How to Grow Valerian and Centranthus UK

How to grow valerian in the UK. Tell red valerian (Centranthus) from medicinal Valeriana officinalis, with soil, hardiness and care by month.

Two plants share the valerian name in the UK. Red valerian (Centranthus ruber) reaches 60 to 90cm, self-seeds in dry walls, and is not true valerian. Common valerian (Valeriana officinalis) reaches 1.2 to 1.5m, prefers damp soil, and yields the sedative root. Both flower June to September and are hardy to minus 20C. Sow Centranthus in spring, lift Valeriana root in its second autumn.
Two speciesCentranthus vs Valeriana
Height range60cm to 1.5m
HardinessRHS H7, minus 20C
Self-seeding1,000+ seeds per plant

Key takeaways

  • Red valerian (Centranthus ruber) grows 60 to 90cm and is NOT true medicinal valerian
  • Common valerian (Valeriana officinalis) grows 1.2 to 1.5m and yields the sedative root
  • Both are hardy to minus 20C (RHS H7) and flower June to September
  • Centranthus wants dry, alkaline soil pH 6.5 to 8.5; Valeriana wants damp, neutral soil
  • One Centranthus plant sheds 1,000 plus seeds a year, so deadhead before August to control spread
  • Lift Valeriana root in the second autumn, dry it at 40C, expect 80 to 150g dried per plant
How to grow valerian in the UK: red valerian Centranthus ruber self-seeding in a Devon coastal stone wall

Learning how to grow valerian in the UK starts with one fact most guides skip. The valerian name covers two completely different plants. Red valerian (Centranthus ruber) is the one you see foaming pink and crimson from old walls and railway banks. True valerian (Valeriana officinalis) is the tall meadow herb whose root makes the sleep remedy. They are not the same plant, not even close relatives. This guide separates the two clearly, then gives you tested soil, sowing, care and harvest details for each. The figures below come from six seasons of growing both species in Staffordshire.

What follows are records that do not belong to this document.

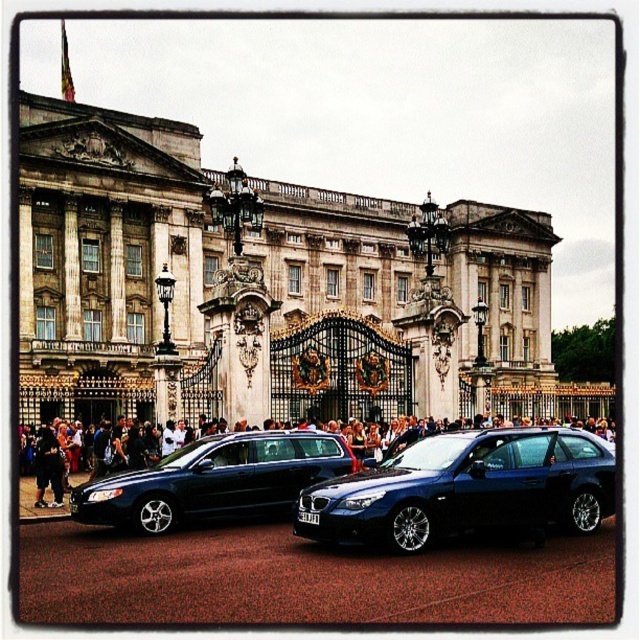 You are a photographer trying to capture a photo of the stone marble palace at center and the shiny blue car at center. Based on their sizes in the image, which one would appear taller in the photo?

The stone marble palace at center appears taller in the photo because it has a greater height compared to the shiny blue car at center.

You are standing at the central gate of the historic building and want to walk to the point marked by point (353, 477). Will you pass by point (202, 448) before reaching your destination?

Yes, because point (353, 477) is in front of point (202, 448), so you will pass by point (202, 448) first before reaching point (353, 477).

Looking at this image, you are a photographer standing in front of the Buckingham Palace scene. You want to take a photo that includes both the stone marble palace at center and the shiny blue car at center. Which object should you focus on first to ensure both are in frame?

The stone marble palace at center is above the shiny blue car at center, so you should focus on the shiny blue car at center first to ensure both are in frame. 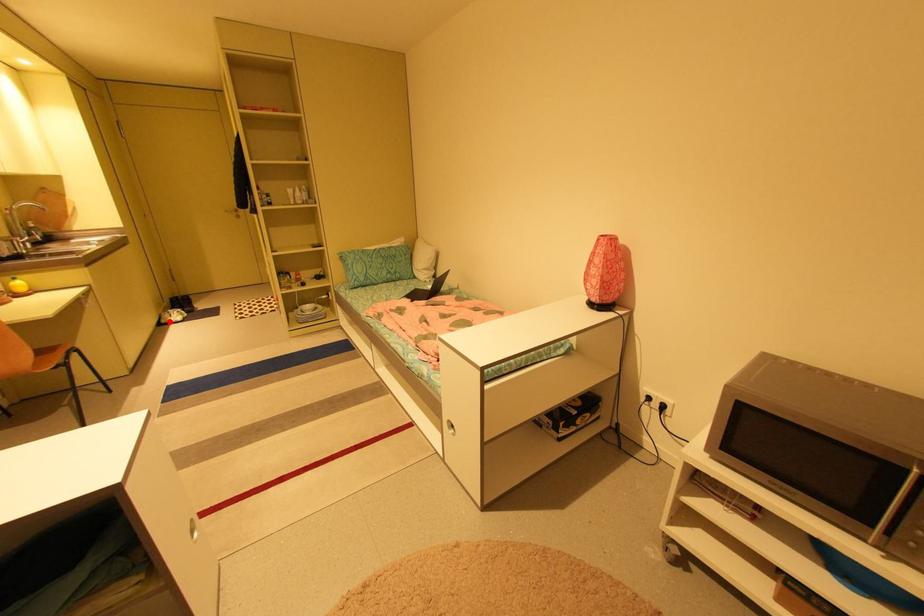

I run both in my test beds, one in a hot dry wall, one in a damp border. The contrast in their needs is sharp, and getting it wrong is the single most common mistake UK gardeners make.

Red valerian and true valerian are two different plants

The most important thing to understand first is that red valerian and medicinal valerian belong to different genera. They look superficially alike and share a name, but they grow differently and do different jobs.

Red valerian (Centranthus ruber) sits in the genus Centranthus. It is a Mediterranean plant naturalised across southern Britain since the 1600s. It carries clusters of small pink, crimson or white tubular flowers on stems 60 to 90cm tall. It thrives in dry, poor, alkaline ground and seeds freely into walls. It has no medicinal root.

Common valerian (Valeriana officinalis) sits in the genus Valeriana. It is a native UK wildflower of damp meadows and stream banks. It reaches 1.2 to 1.5m with flat heads of tiny white to pale pink flowers. Its dried root is the source of the herbal sedative used for sleep. This is the true valerian of herbalists.

Both are perennials, both are hardy, and both flower in summer. After that the similarities stop. Confusing the two means planting the wrong species in the wrong place, or harvesting a root that does nothing.

Red valerian Centranthus ruber and tall Valeriana officinalis shown side by side for identification in a UK garden Left, red valerian seeding from a stone wall. Right, the much taller Valeriana officinalis. Same name, two different plants.

Centranthus versus Valeriana side by side

This table is the quickest way to tell the two apart and decide which you want. Match the plant to your conditions before you buy a single seed packet.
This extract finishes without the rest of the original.